Rodman reminds us an estimated 60 percent of prostitutes are tragically trafficked slaves, according to a 2006 study called Prostitute Research & Education. Just as Prohibition created a springboard for organized crime, anti-prostitution laws fuel illegal trafficking. The most vile traffickers buy, sell, pimp and torture little girls and boys who have GPS trackers implanted in their legs.

Unregulated prostitution also leads to tourists getting bait-and-switched by call centers, and "trick rolled" (robbed) in rooms by pimps and criminals.

Rodman got roofied twice against her will.

"They took my car from valet and drove my car to their house. I woke up in a limo in the middle of Green Valley at, like, three o'clock in the afternoon."
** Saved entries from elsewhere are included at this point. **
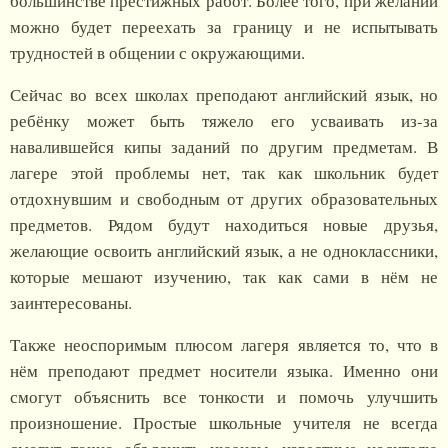
большинстве престижных работ. Более того, при желании
можно будет переехать за границу и не испытывать
трудностей в общении с окружающими.
Сейчас во всех школах преподают английский язык, но
ребёнку может быть тяжело его усваивать из-за
навалившейся кипы заданий по другим предметам. В
лагере этой проблемы нет, так как школьник будет
отдохнувшим и свободным от других образовательных
предметов. Рядом будут находиться новые друзья,
желающие освоить английский язык, а не одноклассники,
которые мешают изучению, так как сами в нём не
заинтересованы.
Также неоспоримым плюсом лагеря является то, что в
нём преподают предмет носители языка. Именно они
смогут объяснить все тонкости и помочь улучшить
произношение. Простые школьные учителя не всегда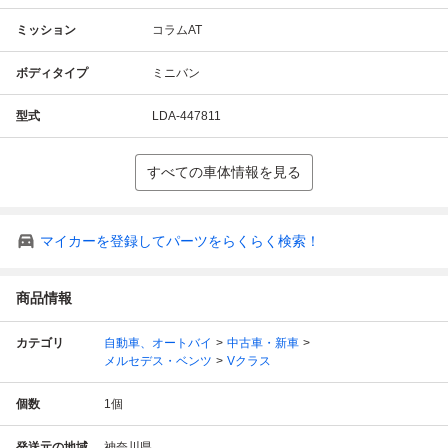
ミッション
コラムAT
ボディタイプ
ミニバン
型式
LDA-447811
すべての車体情報を見る
マイカーを登録してパーツをらくらく検索！
商品情報
カテゴリ
自動車、オートバイ
中古車・新車
メルセデス・ベンツ
Vクラス
個数
1
個
発送元の地域
神奈川県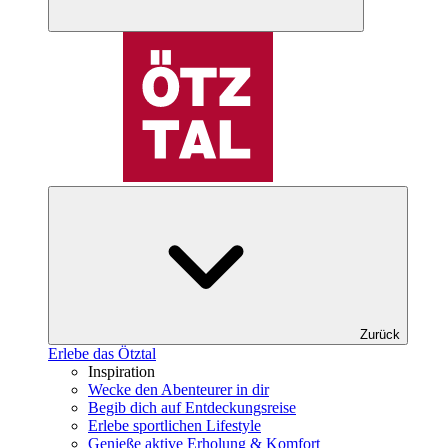
Zurück
Erlebe das Ötztal
Inspiration
Wecke den Abenteurer in dir
Begib dich auf Entdeckungsreise
Erlebe sportlichen Lifestyle
Genieße aktive Erholung & Komfort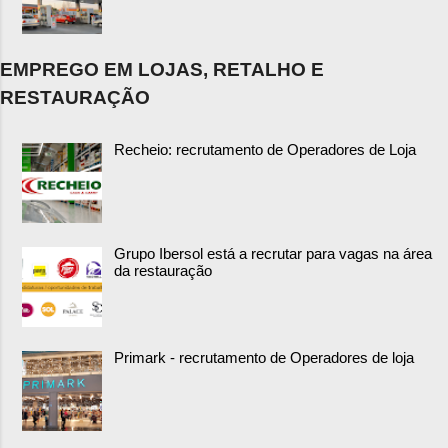
EMPREGO EM LOJAS, RETALHO E
RESTAURAÇÃO
Recheio: recrutamento de Operadores de Loja
Grupo Ibersol está a recrutar para vagas na área
da restauração
Primark - recrutamento de Operadores de loja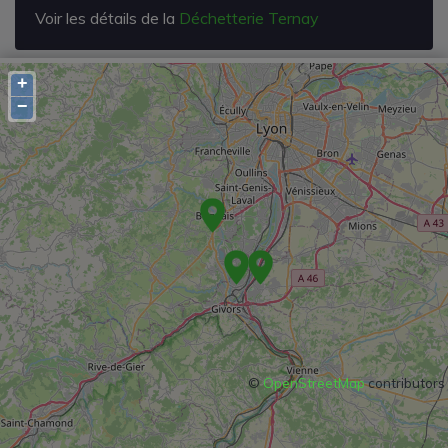
Voir les détails de la
Déchetterie Ternay
+
−
©
OpenStreetMap
contributors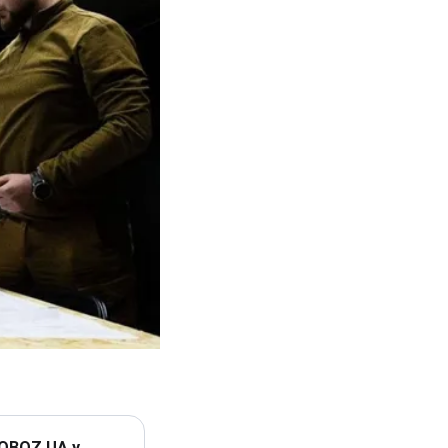
 OBOZ.UA у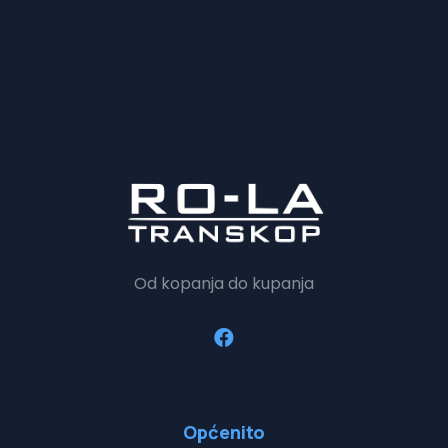
Od kopanja do kupanja
Općenito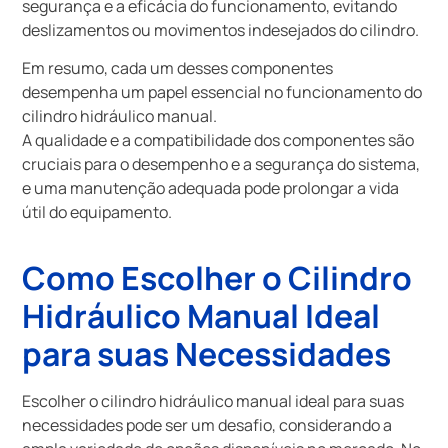
segurança e a eficácia do funcionamento, evitando
deslizamentos ou movimentos indesejados do cilindro.
Em resumo, cada um desses componentes
desempenha um papel essencial no funcionamento do
cilindro hidráulico manual.
A qualidade e a compatibilidade dos componentes são
cruciais para o desempenho e a segurança do sistema,
e uma manutenção adequada pode prolongar a vida
útil do equipamento.
Como Escolher o Cilindro
Hidráulico Manual Ideal
para suas Necessidades
Escolher o cilindro hidráulico manual ideal para suas
necessidades pode ser um desafio, considerando a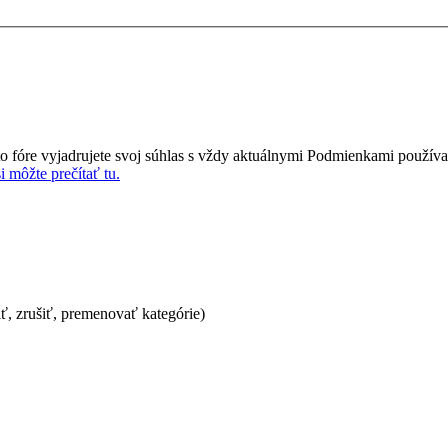
o fóre vyjadrujete svoj súhlas s vždy aktuálnymi Podmienkami používa
 môžte prečítať tu.
iť, zrušiť, premenovať kategórie)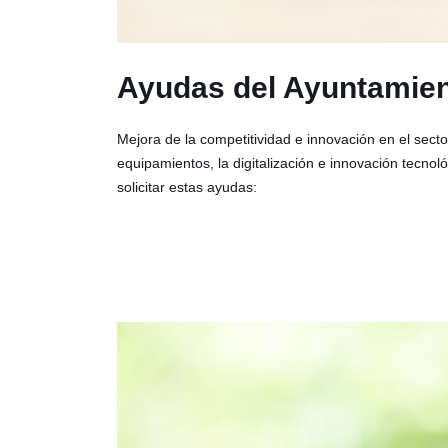
Ayudas del Ayuntamient
Mejora de la competitividad e innovación en el sector
equipamientos, la digitalización e innovación tecnol
solicitar estas ayudas: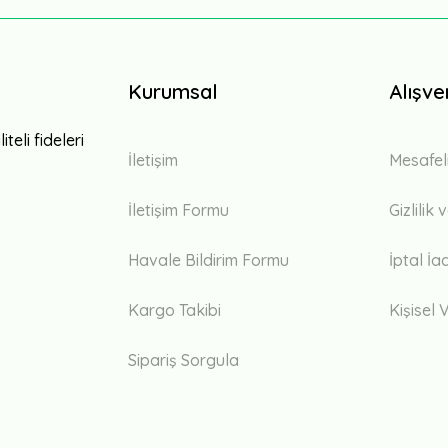
Kurumsal
Alışve
teli fideleri
İletişim
Mesafel
İletişim Formu
Gizlilik
Havale Bildirim Formu
İptal İa
Kargo Takibi
Kişisel V
Sipariş Sorgula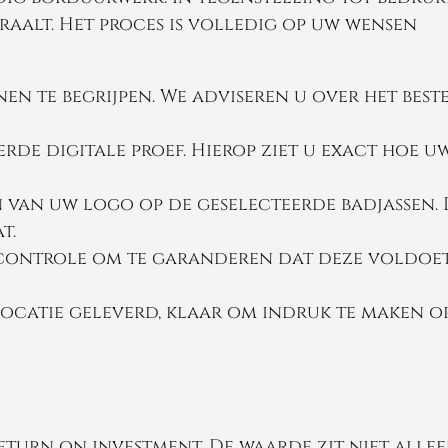
raalt. Het proces is volledig op uw wensen
n te begrijpen. We adviseren u over het best
rde digitale proef. Hierop ziet u exact hoe u
 van uw logo op de geselecteerde badjassen. 
t.
scontrole om te garanderen dat deze voldoe
locatie geleverd, klaar om indruk te maken o
return on investment. De waarde zit niet allee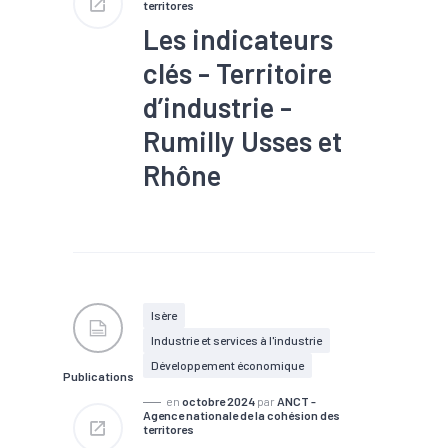
territores
Les indicateurs
clés - Territoire
d’industrie -
Rumilly Usses et
Rhône
#Industrie
#Infrastructure
#Population active
#Territoires
#Zone
d'activités
#Zone d'emploi
Isère
Industrie et services à l'industrie
Développement économique
Publications
en
octobre 2024
par
ANCT -
Agence nationale de la cohésion des
territores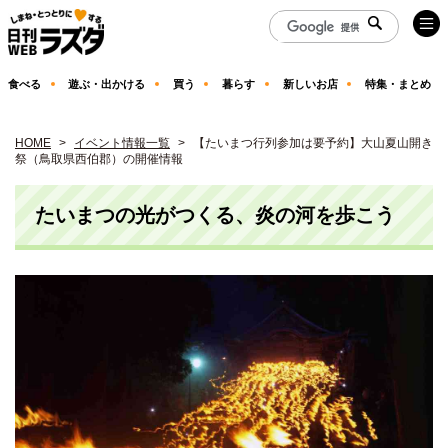
食べる
遊ぶ・出かける
買う
暮らす
新しいお店
特集・まとめ
HOME
イベント情報一覧
【たいまつ行列参加は要予約】大山夏山開き
祭（鳥取県西伯郡）の開催情報
たいまつの光がつくる、炎の河を歩こう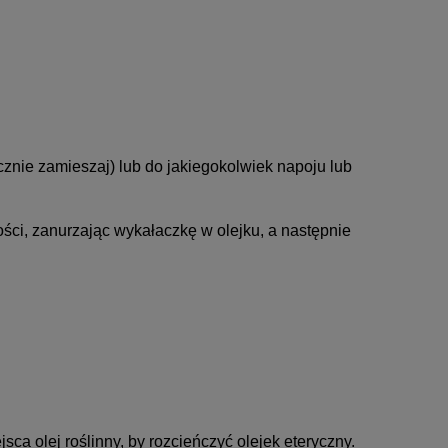
cznie zamieszaj) lub do jakiegokolwiek napoju lub
ości, zanurzając wykałaczkę w olejku, a następnie
jsca olej roślinny, by rozcieńczyć olejek eteryczny.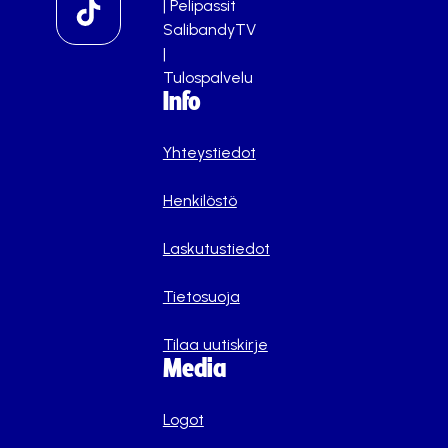
|
Pelipassit
SalibandyTV
|
Tulospalvelu
Info
Yhteystiedot
Henkilöstö
Laskutustiedot
Tietosuoja
Tilaa uutiskirje
Media
Logot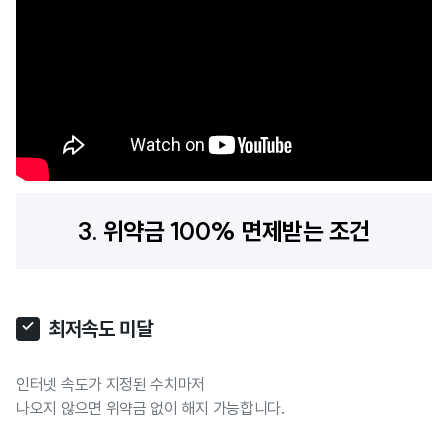
3.
위약금 100% 면제받는 조건
최저속도 미달
인터넷 속도가 지정된 수치마저
나오지 않으면 위약금 없이 해지 가능합니다.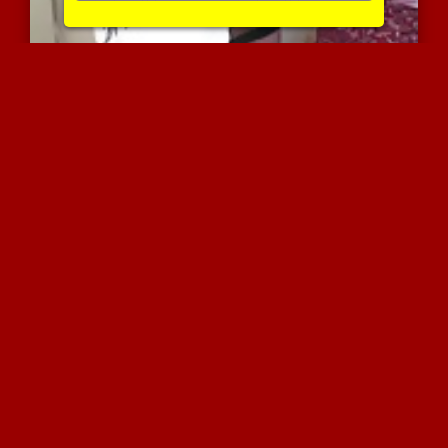
אישה דומיננטית עם שדים ע...
5402 צפיות
|
0 המלצות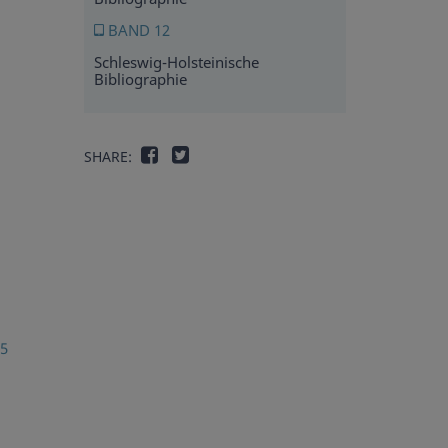
BAND 12
Schleswig-Holsteinische
Bibliographie
SHARE:
65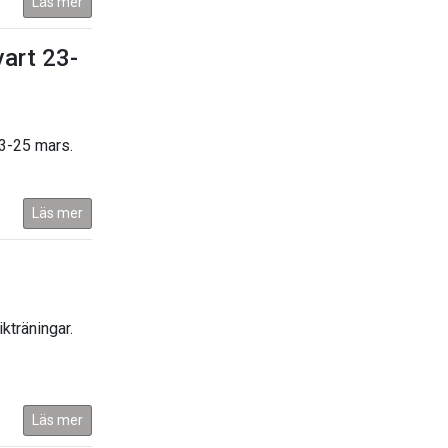
Läs mer
rt 23-
23-25 mars.
Läs mer
kträningar.
Läs mer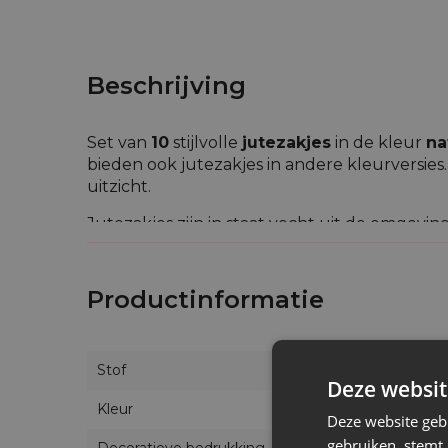
Beschrijving
Set van
10
stijlvolle
jutezakjes
in de kleur
na
bieden ook jutezakjes in andere kleurversies. 
uitzicht.
Jutezakjes zijn in staat vocht uit de omgevi
plaatsen waar de vochtigheid varieert.
In ons aanbod vind je zakjes van natuurlijke
Productinformatie
uitzicht - jute vult schitterend natuurlijke
uitstekend voor evenementen in een dorpskl
Stof
Deze websit
Kleur
Deze website geb
gebruiken, stemt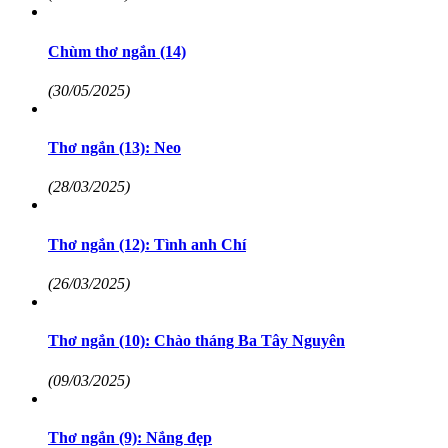
Chùm thơ ngắn (14)
(30/05/2025)
Thơ ngắn (13): Neo
(28/03/2025)
Thơ ngắn (12): Tình anh Chí
(26/03/2025)
Thơ ngắn (10): Chào tháng Ba Tây Nguyên
(09/03/2025)
Thơ ngắn (9): Nắng đẹp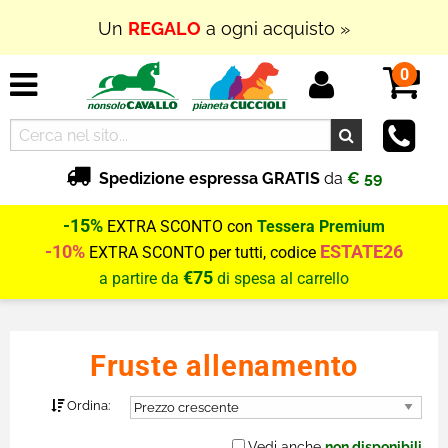
Un
REGALO
a ogni acquisto »
0
Spedizione espressa GRATIS
da
€ 59
-15%
EXTRA SCONTO con
Tessera Premium
-10%
ESTATE26
EXTRA SCONTO per tutti, codice
€75
a partire da
di spesa al carrello
Fruste allenamento
Ordina:
Vedi anche
non disponibili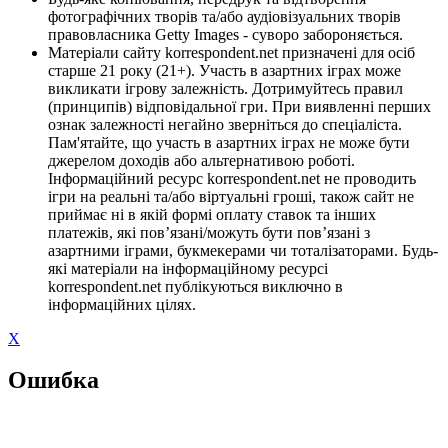
фотографічних творів та/або аудіовізуальних творів
правовласника Getty Images - суворо забороняється.
Матеріали сайту korrespondent.net призначені для осіб
старше 21 року (21+). Участь в азартних іграх може
викликати ігрову залежність. Дотримуйтесь правил
(принципів) відповідальної гри. При виявленні перших
ознак залежності негайно зверніться до спеціаліста.
Пам'ятайте, що участь в азартних іграх не може бути
джерелом доходів або альтернативою роботі.
Інформаційний ресурс korrespondent.net не проводить
ігри на реальні та/або віртуальні гроші, також сайт не
приймає ні в якій формі оплату ставок та інших
платежів, які пов’язані/можуть бути пов’язані з
азартними іграми, букмекерами чи тоталізаторами. Будь-
які матеріали на інформаційному ресурсі
korrespondent.net публікуються виключно в
інформаційних цілях.
X
Ошибка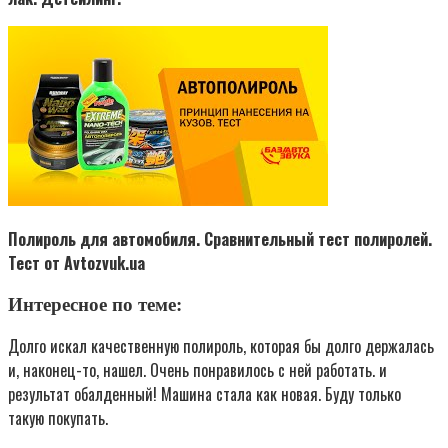
Полироль для автомобиля. Сравнительный тест полиролей.
Тест от Avtozvuk.ua
Интересное по теме:
Долго искал качественную полироль, которая бы долго держалась
и, наконец-то, нашел. Очень понравилось с ней работать. и
результат обалденный! Машина стала как новая. Буду только
такую покупать.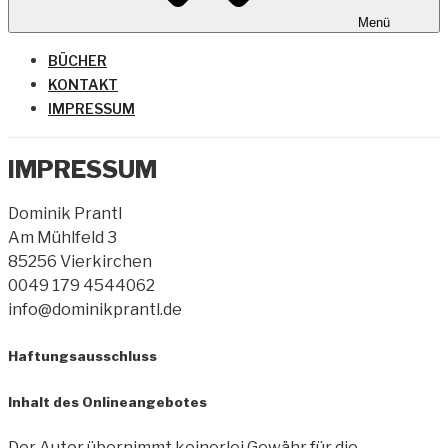
Menü
BÜCHER
KONTAKT
IMPRESSUM
IMPRESSUM
Dominik Prantl
Am Mühlfeld 3
85256 Vierkirchen
0049 179 4544062
info@dominikprantl.de
Haftungsausschluss
Inhalt des Onlineangebotes
Der Autor übernimmt keinerlei Gewähr für die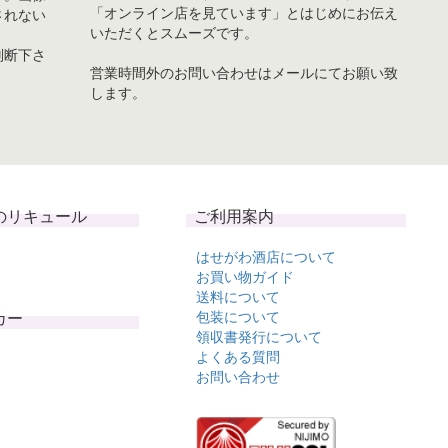
「オンライン店を見ています」とはじめにお伝え
されない
いただくとスムーズです。
判断下さ
営業時間外のお問い合わせはメールにてお願い致
します。
のリキュール
ご利用案内
はせがわ酒店について
お買い物ガイド
送料について
カー
包装について
領収書発行について
よくある質問
お問い合わせ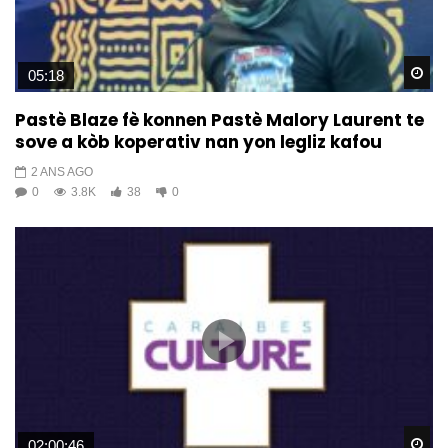
Wa
05:18
Pastè Blaze fè konnen Pastè Malory Laurent te
sove a kòb koperativ nan yon legliz kafou
2 ANS AGO
0
3.8K
38
0
Wa
02:00:46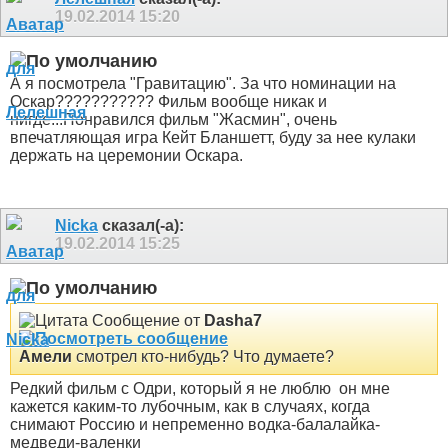
19.02.2014
15:20
А я посмотрела "Гравитацию". За что номинации на
Оскар??????????? Фильм вообще никак и
нигде...Понравился фильм "Жасмин", очень
впечатляющая игра Кейт Бланшетт, буду за нее кулаки
держать на церемонии Оскара.
Nicka
сказал(-а):
19.02.2014
15:25
Сообщение от
Dasha7
Амели
смотрел кто-нибудь? Что думаете?
Редкий фильм с Одри, который я не люблю
он мне
кажется каким-то лубочным, как в случаях, когда
снимают Россию и непременно водка-балалайка-
медведи-валенки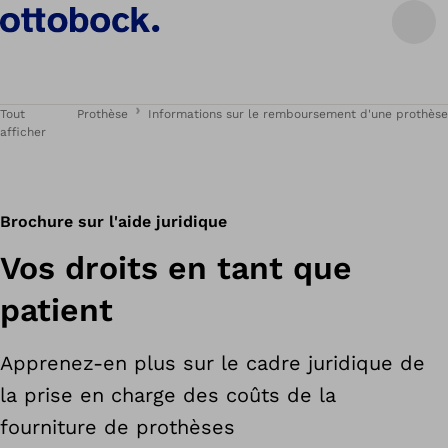
Tout
Prothèse
Informations sur le remboursement d'une prothèse
afficher
Brochure sur l'aide juridique
Vos droits en tant que
patient
Apprenez-en plus sur le cadre juridique de
la prise en charge des coûts de la
fourniture de prothèses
After the 2008 bank and stock crash, Vegas became a bull market for women with blue-chip tastes and debts who entered prostitution.

"They had, perhaps, shopping habits. They had mortgages to pay. They had leases to fill. They had children to put into school," Rodman said. "It wasn't bad for them. They meet really wealthy guys, who take them to dinner, buy them clothing."

Some 39 percent of prostitutes do as Rodman did, choosing the life as a career.

How do prostitutes have sex with men and women they find unattractive?

"They're professionals," Rodman said. "I've heard many women say over and over again, 'I just look for the best thing in each person I see.' "

Prostitutes are not hardened, careless women, she said.

"If they were that way, no one would see them."

You can listen to our conversation on my podcast at DougElfman.com.

Rodman says she's out of prostitution, and into humanitarian work, in California.

Neither of us can believe there's no Uber-like prostitute app, yet.

"I would have used that in a heartbeat."

If she were an Ohio wife, would she let her husband fly to Vegas alone? No.

"My perspective is skewed, because 99 percent of the men I met were cheating on their wives," she said. "That's what I think about now when I come to Vegas."